標高を上げていくと、五輪山に到着した。標高が低いので紅葉は進んでいないが、一部には色づき始めた樹木も見られた。
登山道はわかりやすいが、念のためにマップケースを開き、地形を確認してみる。
マップケースで重要なポイントが、内部の地図が見やすいかどうかだ。公平を期するために表面の水滴はできるだけ拭き取り、それから等高線や地図記号を眺めてみる。だが、透明度や光の反射がいくらか違うとはいえ、透明なシート自体の性能はどれも大差はない。
あえて言えば、モンベルのものがいちばんクリアに見え、その次がロックサック。オスプレーのものはいくらか湾曲して見えにくい部分ができる。そしてイスカのものは「丸めて持ち運ぶ」という特性上、かなり波を打ってしまい、光の反射がランダムになって視認性をいくらか損なっているようであった。
ちなみに、これらのマップケースに入れている地形図は、どれも伊豆ヶ岳とは関係ない別の場所。今回はあくまでもテストのために入れているだけであるので、そのあたりはご了承いただきたい。
山頂に到着。この日は誰にも会わなかった。
それにしても、晴れているときに来たかったな……。
プリントアウトの地図を想定し、「A」サイズの地図も入れてみた
ちょうど雨はほとんど降っていないタイミングなので、ここで内部の地図を入れ代えてみた。じつは僕は今回、「書店で売っている」地形図以外に、「自分でプリントアウト」した地形図も用意していたのだ。
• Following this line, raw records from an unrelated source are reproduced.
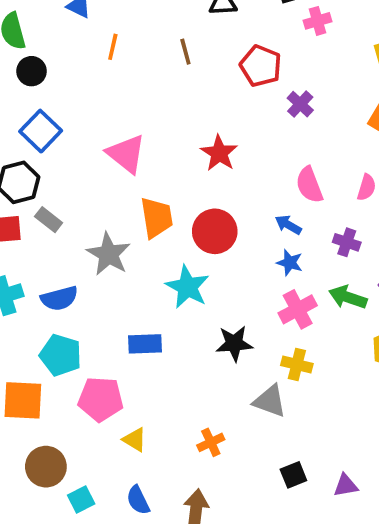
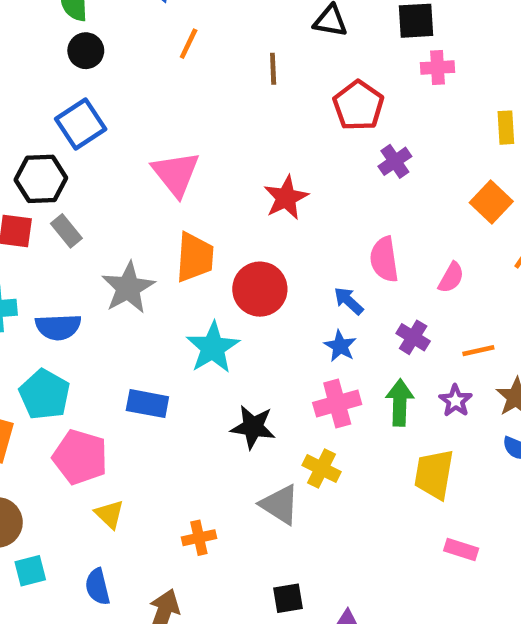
green arrow: (348, 297) -> (400, 403), turned 60

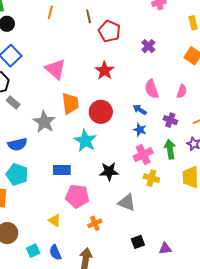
red pentagon: (358, 106) -> (109, 31), moved
pink pentagon: (80, 457) -> (77, 196), moved
yellow cross: (322, 468) -> (151, 178), moved
cyan square: (30, 571) -> (33, 251), moved

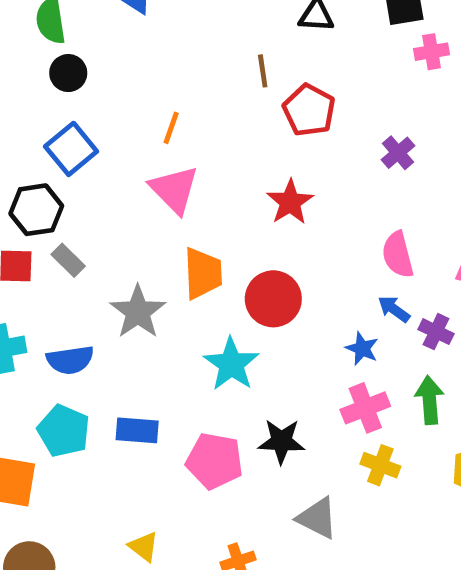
orange line: (50, 12) -> (171, 128), moved
blue arrow: (140, 110) -> (394, 309), moved
blue rectangle: (62, 170) -> (137, 430), moved
pink pentagon: (77, 196) -> (215, 461), moved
現在、国土地理院の地形図は、ウェブ上からダウンロードし、自分で印刷することができる。自宅にプリンターを持っていれば無料で地形図が手に入り、わざわざ書店に買いに行く手間が省ける。また地形図ではなく、この「ヤマケイオンライン」のウェブサイトから利用できる「ヤマタイム」の地図データも同様に自宅でプリントアウト可能だし、コンビニのプリンターで地図データを呼び出し出力できる有料サービスもある。
ただし、自宅やコンビニなどでプリントする場合の問題は「用紙」だ。多くの場合、自宅にプリンターを持っている人でも、用紙のサイズはA4(210×297㎜)だろう。コンビニで出力するとしても、その倍のA3サイズくらいである。
何を言いたいのかといえば、自分でプリントアウトする地図は、A4サイズの場合が圧倒的に多いということ。これからはウェブサイト上からの地図利用がますます増えるはずであり、そういう意味ではマップケースにはA3を含む「A」サイズに対応する大きさが求められるに違いない。
そこで、自宅でプリントアウトしてきたA4サイズの「伊豆ヶ岳」の地形図を、4つのマップケースに入れてみた。その様子が以下の写真である。左上がイスカ、右上がオスプレー、左下がモンベル、右下がロックサックである。
イスカとオスプレーのマップケースは、A4サイズの用紙だと数㎝折りたたまないと入らない。1枚ならばそう面倒ではないが、広範囲をカバーしようとすると数枚必要になるため、かなり使いにくくなる。折りたたまれた紙が何枚もあると内部がゴワついてしまい、収納時も大きくなってしまうのが問題だ。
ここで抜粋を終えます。